__THE TASK__
In the records below, find each line containing the word "Anbieter" and copy it.

__DATA SHOWN__

[Start of Attachment]

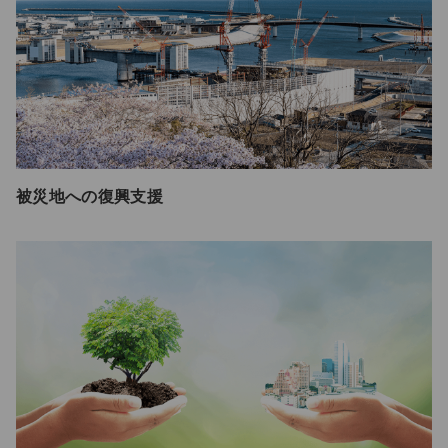
被災地への復興支援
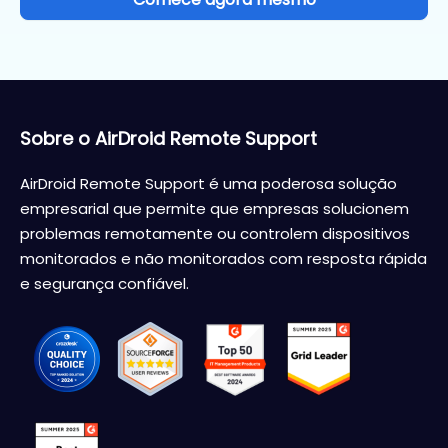
Sobre o AirDroid Remote Support
AirDroid Remote Support é uma poderosa solução
empresarial que permite que empresas solucionem
problemas remotamente ou controlem dispositivos
monitorados e não monitorados com resposta rápida
e segurança confiável.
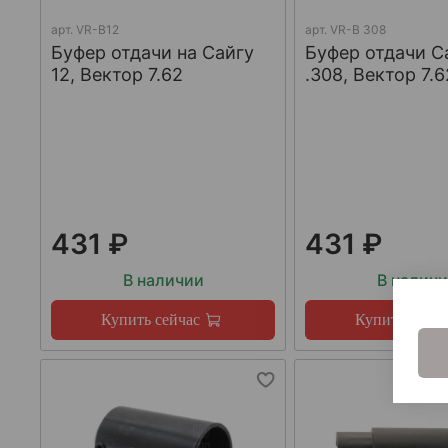
арт.
VR-B12
арт.
VR-B 308
Буфер отдачи на Сайгу
Буфер отдачи С
12, Вектор 7.62
.308, Вектор 7.6
431 ₽
431 ₽
В наличии
В налич
Купить сейчас
Купить сейча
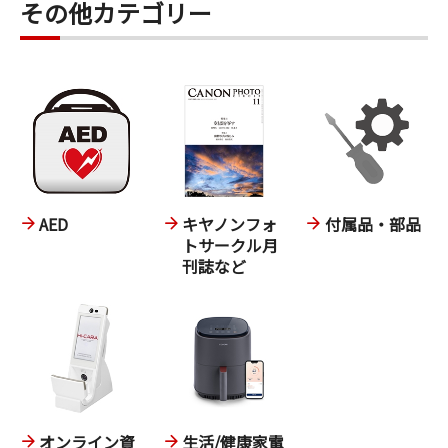
その他カテゴリー
AED
キヤノンフォ
付属品・部品
トサークル月
刊誌など
オンライン資
生活/健康家電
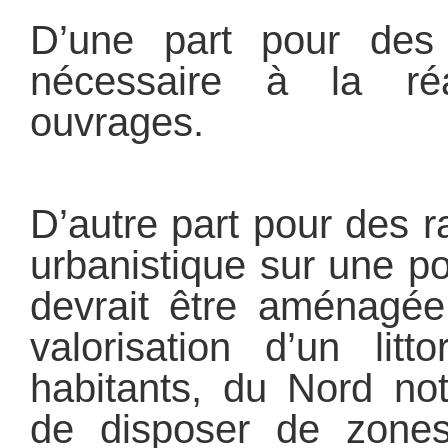
D’une part pour des 
nécessaire à la ré
ouvrages.
D’autre part pour des r
urbanistique sur une por
devrait être aménagée 
valorisation d’un litt
habitants, du Nord no
de disposer de zones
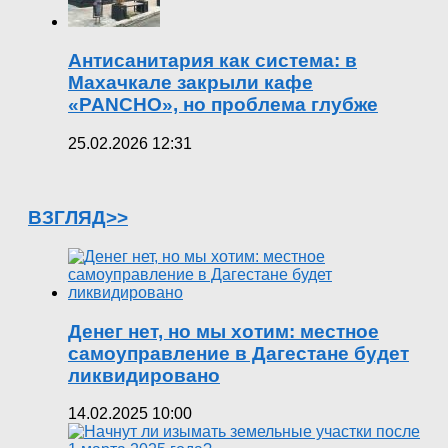
Антисанитария как система: в
Махачкале закрыли кафе
«PANCHO», но проблема глубже
25.02.2026 12:31
ВЗГЛЯД>>
Денег нет, но мы хотим: местное
самоуправление в Дагестане будет
ликвидировано
14.02.2025 10:00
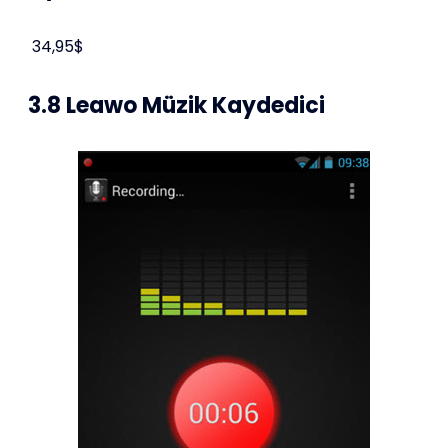
34,95$
3.8 Leawo Müzik Kaydedici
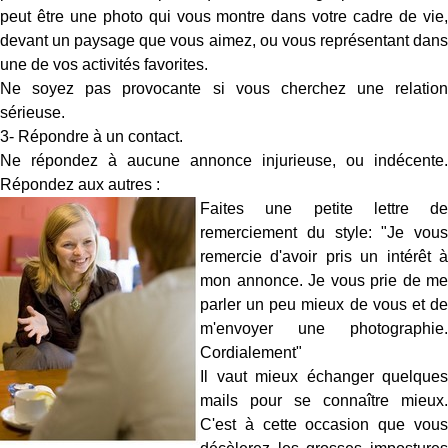
peut être une photo qui vous montre dans votre cadre de vie,
devant un paysage que vous aimez, ou vous représentant dans
une de vos activités favorites.
Ne soyez pas provocante si vous cherchez une relation
sérieuse.
3- Répondre à un contact.
Ne répondez à aucune annonce injurieuse, ou indécente.
Répondez aux autres :
Faites une petite lettre de
remerciement du style: "Je vous
remercie d'avoir pris un intérêt à
mon annonce. Je vous prie de me
parler un peu mieux de vous et de
m'envoyer une photographie.
Cordialement"
Il vaut mieux échanger quelques
mails pour se connaître mieux.
C'est à cette occasion que vous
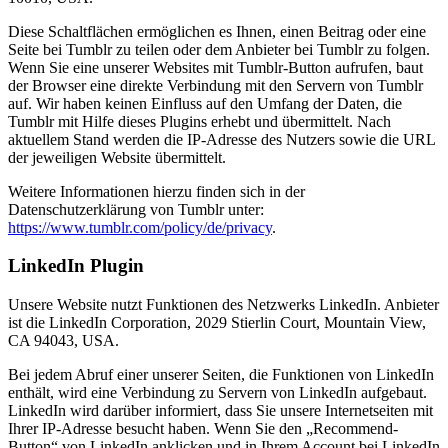
Diese Schaltflächen ermöglichen es Ihnen, einen Beitrag oder eine
Seite bei Tumblr zu teilen oder dem Anbieter bei Tumblr zu folgen.
Wenn Sie eine unserer Websites mit Tumblr-Button aufrufen, baut
der Browser eine direkte Verbindung mit den Servern von Tumblr
auf. Wir haben keinen Einfluss auf den Umfang der Daten, die
Tumblr mit Hilfe dieses Plugins erhebt und übermittelt. Nach
aktuellem Stand werden die IP-Adresse des Nutzers sowie die URL
der jeweiligen Website übermittelt.
Weitere Informationen hierzu finden sich in der
Datenschutzerklärung von Tumblr unter:
https://www.tumblr.com/policy/de/privacy
.
LinkedIn Plugin
Unsere Website nutzt Funktionen des Netzwerks LinkedIn. Anbieter
ist die LinkedIn Corporation, 2029 Stierlin Court, Mountain View,
CA 94043, USA.
Bei jedem Abruf einer unserer Seiten, die Funktionen von LinkedIn
enthält, wird eine Verbindung zu Servern von LinkedIn aufgebaut.
LinkedIn wird darüber informiert, dass Sie unsere Internetseiten mit
Ihrer IP-Adresse besucht haben. Wenn Sie den „Recommend-
Button“ von LinkedIn anklicken und in Ihrem Account bei LinkedIn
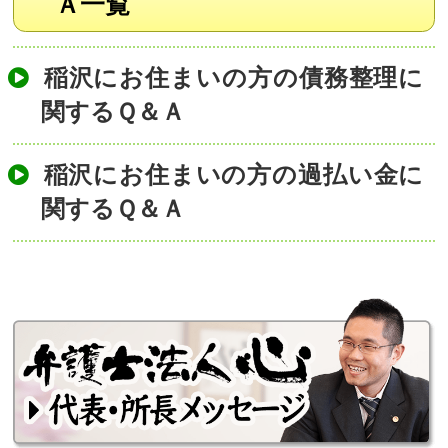
Ａ一覧
稲沢にお住まいの方の債務整理に
関するＱ＆Ａ
稲沢にお住まいの方の過払い金に
関するＱ＆Ａ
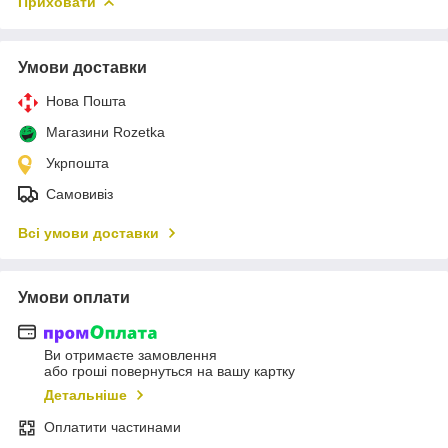
Приховати
Умови доставки
Нова Пошта
Магазини Rozetka
Укрпошта
Самовивіз
Всі умови доставки
Умови оплати
Ви отримаєте замовлення
або гроші повернуться на вашу картку
Детальніше
Оплатити частинами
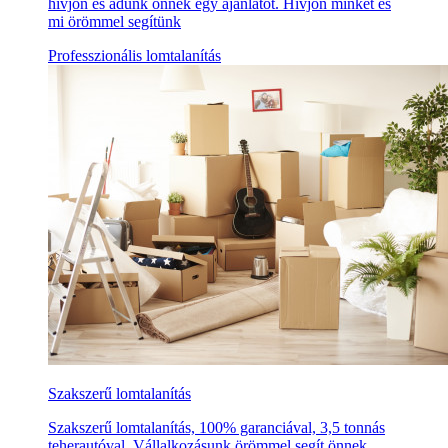
hívjon és adunk önnek egy ajánlatot. Hívjon minket és
mi örömmel segítünk
Professzionális lomtalanítás
Szakszerű lomtalanítás
Szakszerű lomtalanítás, 100% garanciával, 3,5 tonnás
teherautóval. Vállalkozásunk örömmel segít önnek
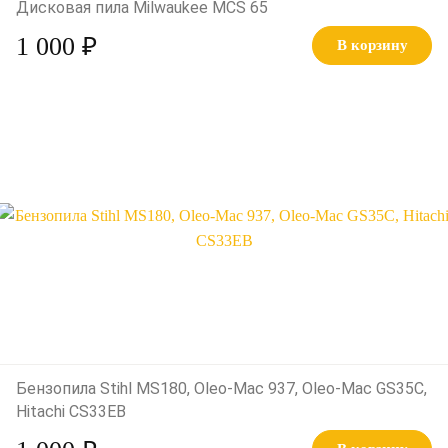
Дисковая пила Milwaukee MCS 65
1 000 ₽
В корзину
Бензопила Stihl MS180, Oleo-Mac 937, Oleo-Mac GS35C,
Hitachi CS33EB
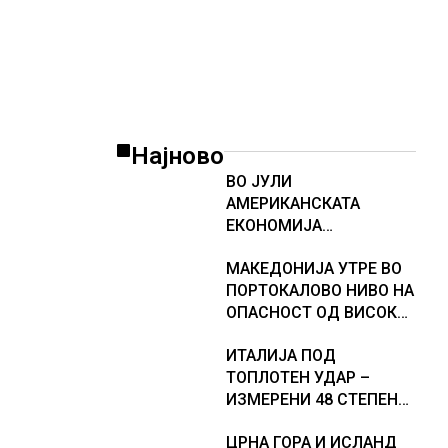
Најново
ВО ЈУЛИ
АМЕРИКАНСКАТА
ЕКОНОМИЈА
НЕОЧЕКУВАНО ИЗГУБИ
МАКЕДОНИЈА УТРЕ ВО
23.000 РАБОТНИ МЕСТА
ПОРТОКАЛОВО НИВО НА
ОПАСНОСТ ОД ВИСОКИ
ТЕМПЕРАТУРИ
ИТАЛИЈА ПОД
ТОПЛОТЕН УДАР –
ИЗМЕРЕНИ 48 СТЕПЕНИ,
МЕТЕОРОЛОЗИТЕ
ЦРНА ГОРА И ИСЛАНД
НАЈАВИЈА НОВИ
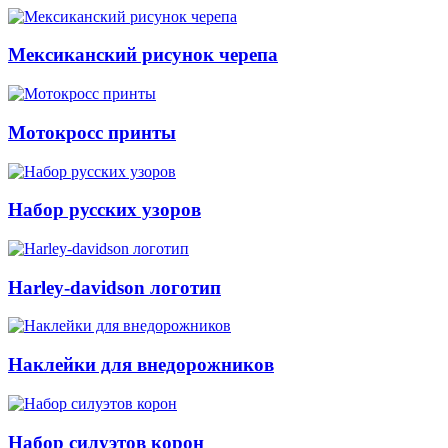
Мексиканский рисунок черепа
Мотокросс принты
Набор русских узоров
Harley-davidson логотип
Наклейки для внедорожников
Набор силуэтов корон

[End of Attachment]

__EXERCISE RESPONSE__
Seite bei Tumblr zu teilen oder dem Anbieter bei Tumblr zu folgen.
Unsere Website nutzt Funktionen des Netzwerks LinkedIn. Anbieter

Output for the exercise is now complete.